We Are Music & Music is Us (2020) by Casto Solano, Metal Sculpture
Where it’s located: Kiest Park 3080 S. Hampton Road, Dallas
Why you're going to love finding it: This outdoor sculpture features four steel-cut images of Stevie Ray Vaughan and his older brother, Jimmie. The musicians are two of Oak Cliff's most favored sons, so it's fitting that it's situated not far from where the two grew up. The images and words on the piece are cut outs, so you can see through them. The look of the weathered steel changes depending on the angle and the time of day you view it.
What to do next: Pack a lunch and plan for a picnic; afterward, take a hike and explore the park’s many walking paths.
Inspiration Alley (2017) murals by various artists
Where it’s located: The Foundry District, 200 Carroll St., Fort Worth
Why you're going to love finding it: Located in the heart of Fort Worth's Foundry District, Inspiration Alley is one of Texas' only permanent outdoor art galleries. The collection of mural art is packed with rotating works from some of the area's most talented artists.
What to do next: Mosey on over to Doc’s Recordsfor a trip down memory lane. Peruse through over 10,000 square feet of vinyl records, CDs, cassettes, and 8 track tapes. More than music, the store also has vintage items like clothing, posters, magazines, comics and music memorabilia.

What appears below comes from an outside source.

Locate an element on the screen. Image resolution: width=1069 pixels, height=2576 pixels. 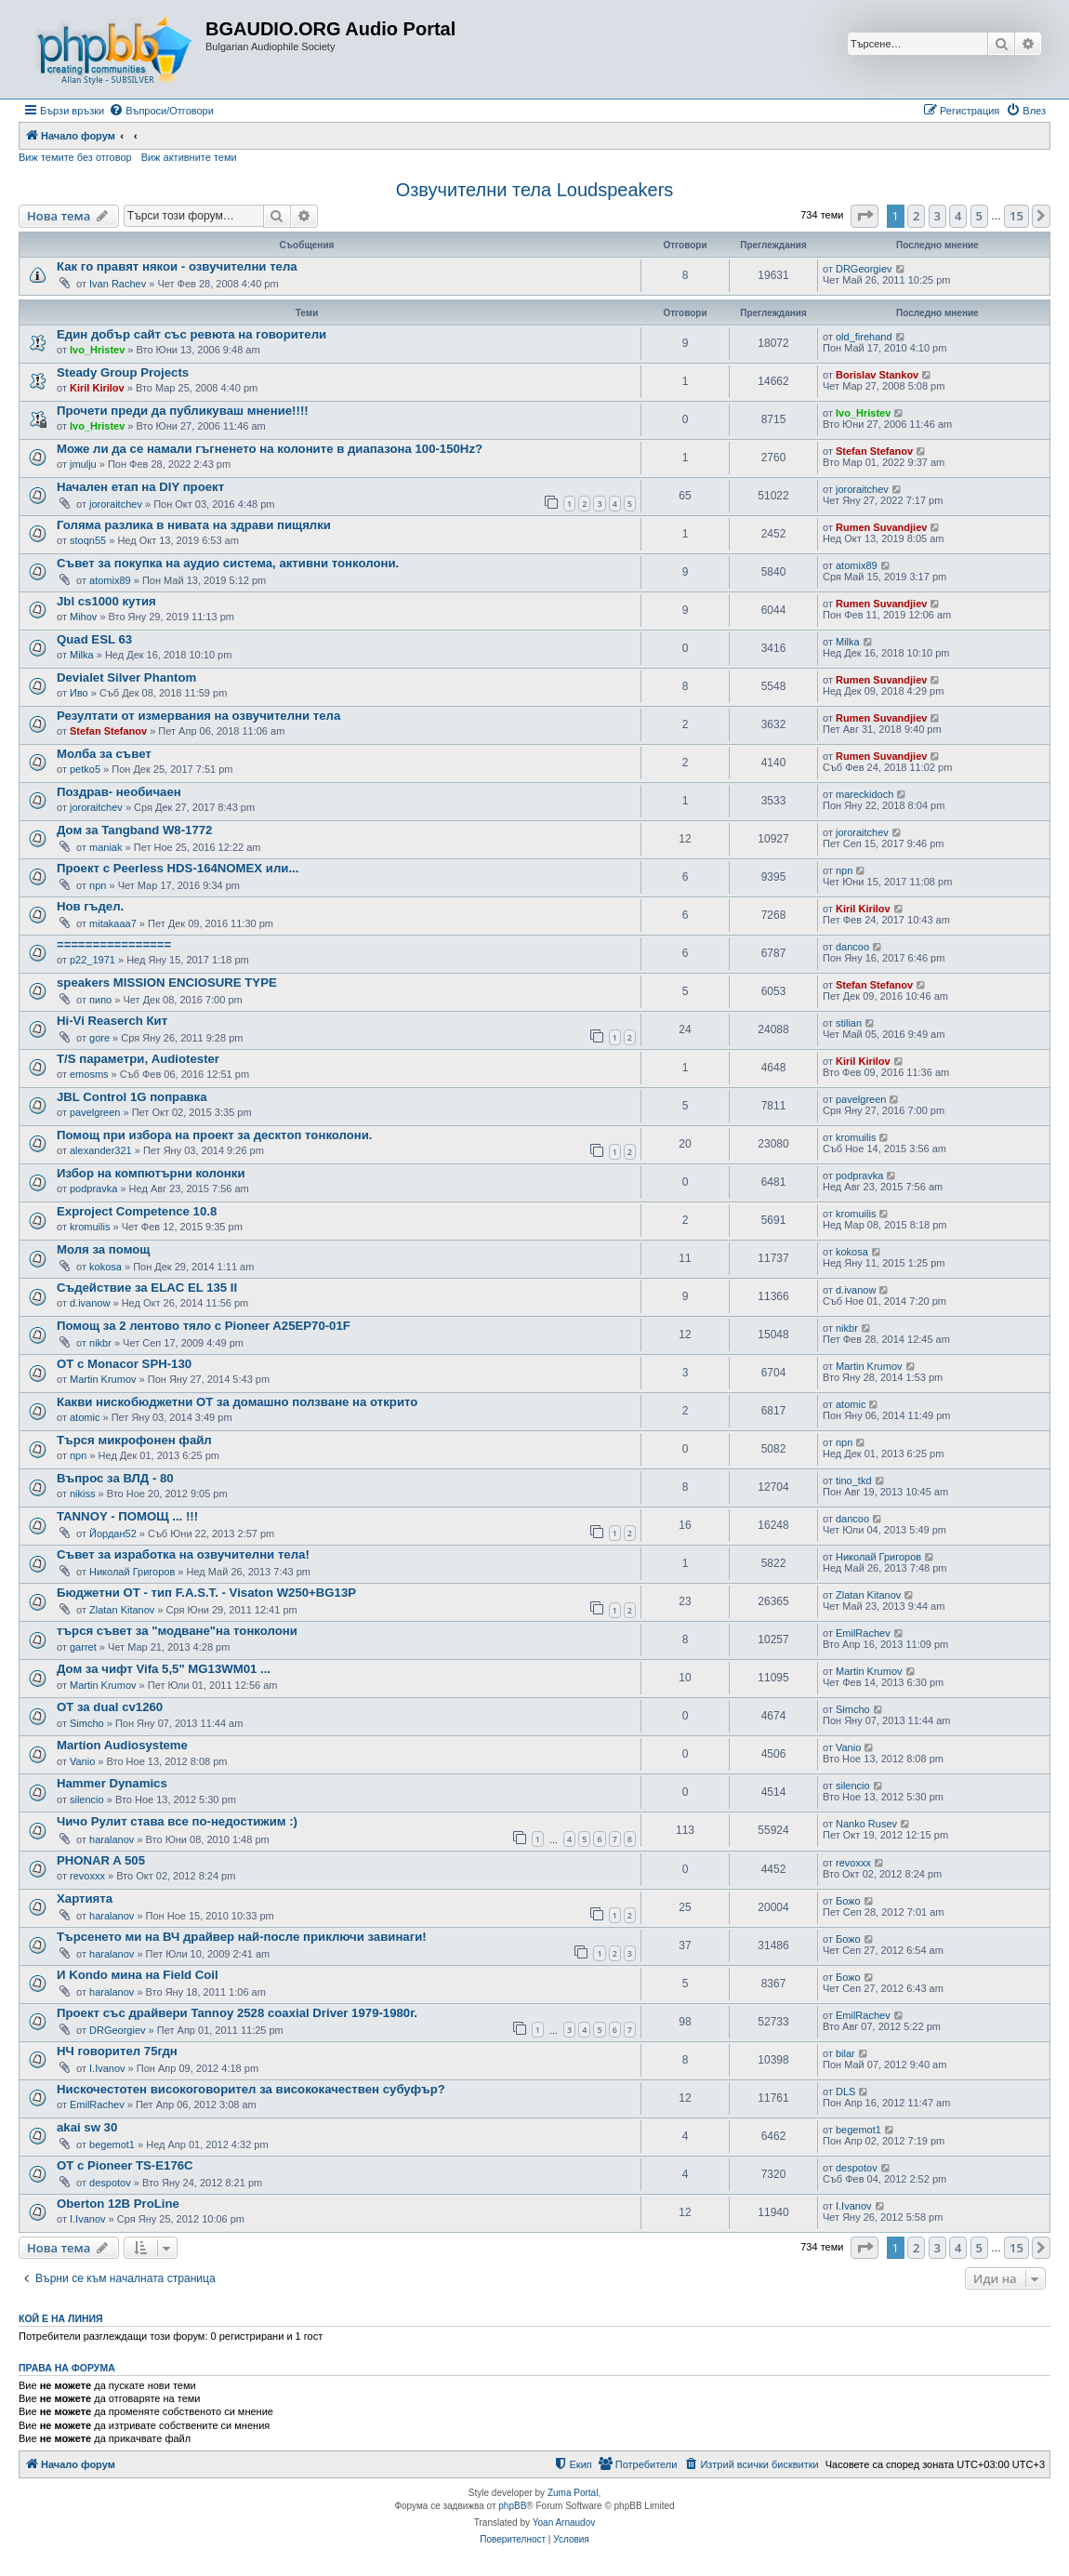
p22_1971 is located at coordinates (92, 959).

Vortex (2002) by Richard Serra, Steel Sculpture
Where it’s located: Front Lawn of Modern Art Museum of Fort Worth, 3200 Darnell St., Fort Worth
Why you'll love discovering it: The words “interactive” and “immersive” get thrown around a lot these days when referring to art, but this piece actually delivers on both counts. Walk inside the immense 67-foot steel structure, look up at the sky through the opening at the top, and then yell or clap. As it bounces off the metal, the reverberation of sound will make you feel like you’re at the Grand Canyon.
What to do next: Make a day of it and explore Fort Worth’s Cultural District. The Modern Art Museum of Fort Worth, the Kimbell Art Museum and the Amon Carter Museum of American Artare all world class museums and all are within walking distance of each other. Afterward, head down the bricks on Camp Bowie and treat yourself to a frozen custard from Curly’s or a hamburger from Kincaid’s.